2020 Annual Financial Report

5.7 Outlook

Chapitre 5 : Comments on the financial year

5.7 Outlook

The trends described below do not constitute forecasts or profit estimates as defined by modified European Regulation no. 809/2004 of April 29, 2004 used in application of directive 2003/71/00 of the European Parliament and Council of November 4, 2003.

The Groupe’s transformation has enabled it to cope with the crisis in 2020. It also allows it to be well positioned to help its clients win in a world of platforms and thus to perform well in the industry.

But the crisis did not end with the year 2020, and the uncertainty caused by the virus will continue to dominate daily life.

The current context does not allow the Groupe to provide indications at the moment on annual organic growth for 2021. Given a relatively high comparison basis, the Groupe anticipates a negative first quarter. The second quarter should return to growth, driven by a favorable base.

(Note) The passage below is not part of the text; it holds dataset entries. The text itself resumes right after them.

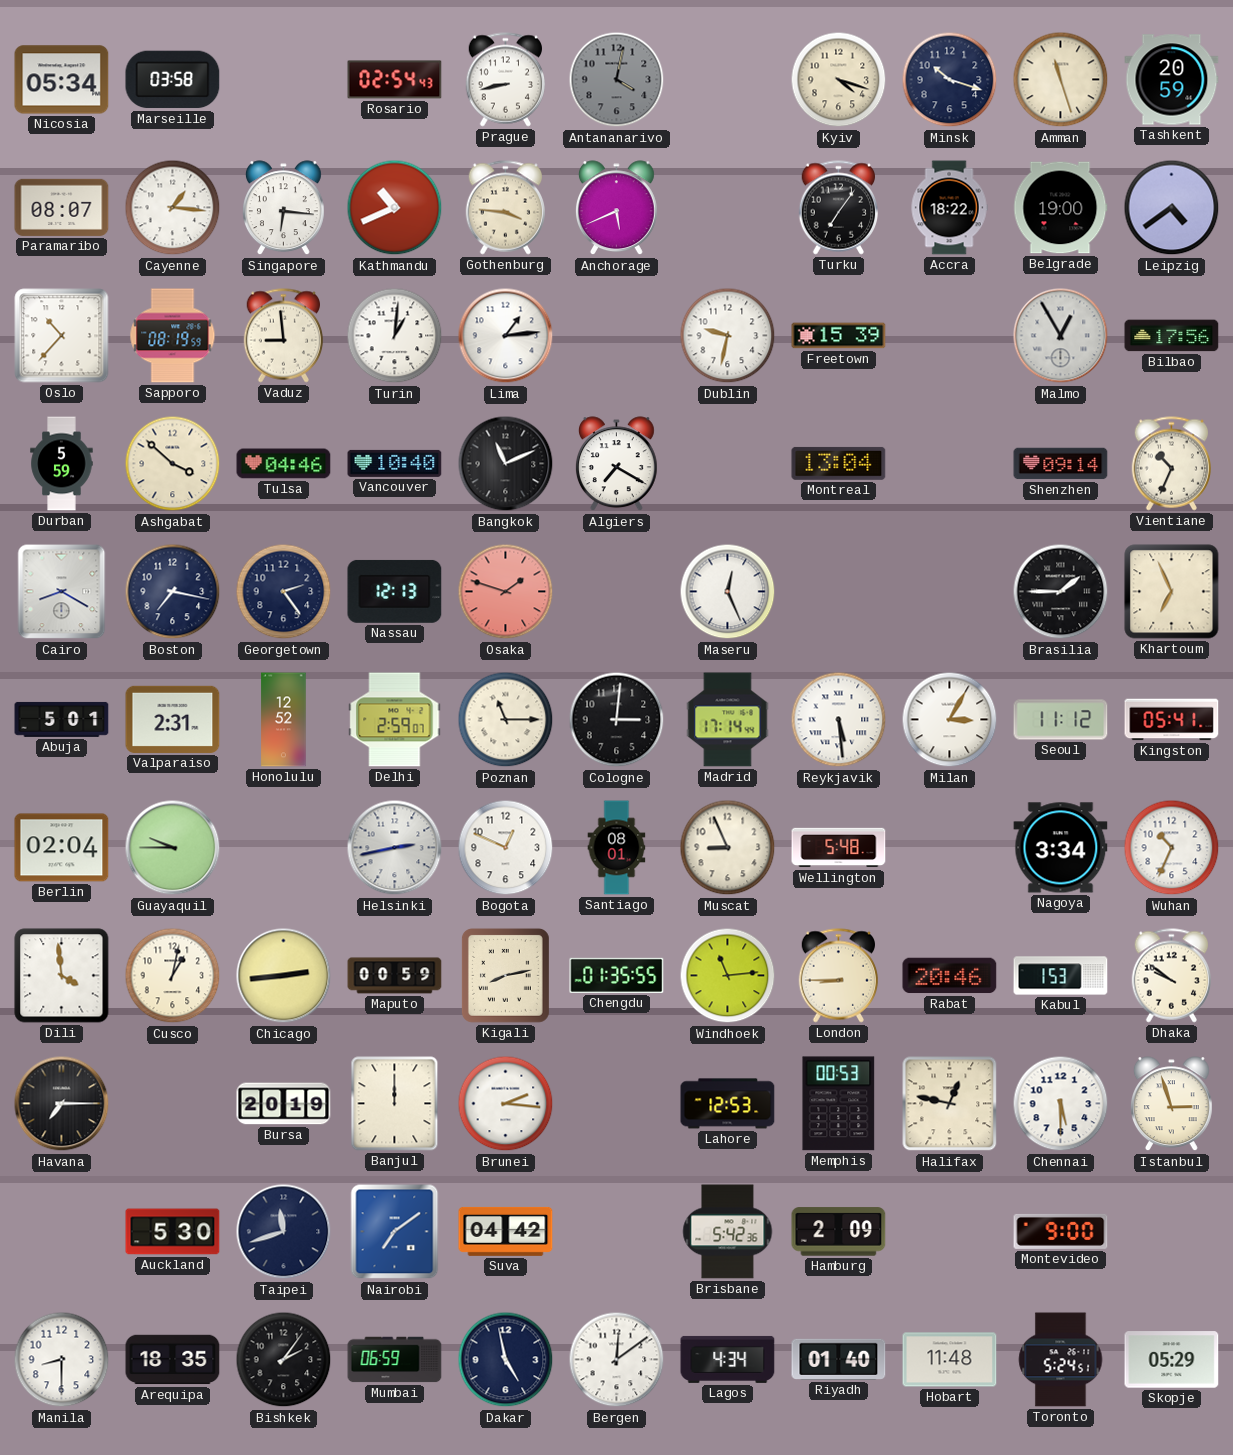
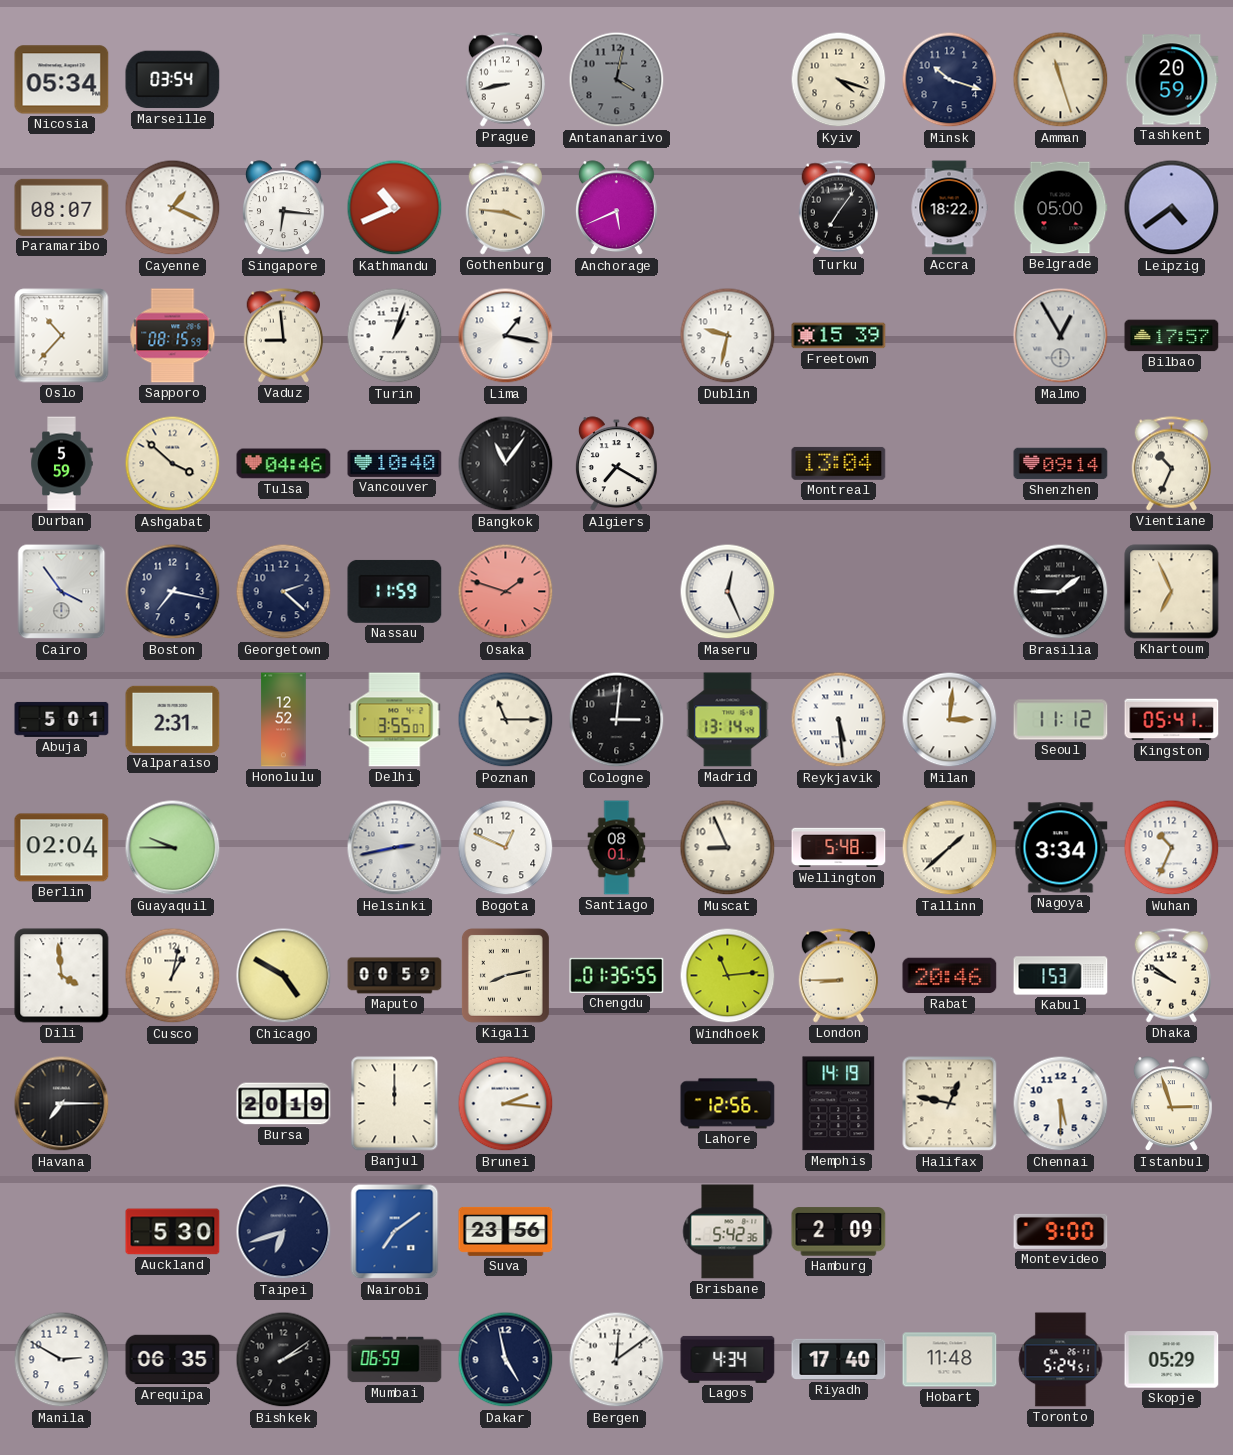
Marseille: 03:58 -> 03:54
Rosario: 02:54 -> none
Cayenne: 1:16 -> 1:19
Belgrade: 19:00 -> 05:00
Sapporo: 08:19 -> 08:15
Turin: 1:01 -> 1:03
Lima: 1:14 -> 1:17
Bilbao: 17:56 -> 17:57
Bangkok: 11:11 -> 11:06
Cairo: 8:20 -> 3:54
Georgetown: 2:24 -> 2:22
Nassau: 12:13 -> 11:59
Delhi: 2:59 -> 3:55
Madrid: 17:14 -> 13:14
Milan: 3:05 -> 3:01
Tallinn: none -> 1:38
Chicago: 2:44 -> 4:50
Lahore: 12:53 -> 12:56
Memphis: 00:53 -> 14:19
Taipei: 11:42 -> 6:42
Suva: 04:42 -> 23:56
Manila: 8:30 -> 2:50
Arequipa: 18:35 -> 06:35
Bishkek: 2:06 -> 2:09
Riyadh: 01:40 -> 17:40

As for the operating margin rate, the Groupe anticipates that it could improve by up to 50 basis points in 2021. The Groupe will continue its discipline on costs. This will enable it, combined with its country organization, to adapt to developments in the situation, as was the case in 2020, and thus invest in its talent.

The free cash flow before change in working capital requirements is expected to be around euro 1.2 billion in 2021, thus contributing to the Groupe’s deleveraging.

The Groupe will update its indications when there is greater visibility on the development of the health situation in July.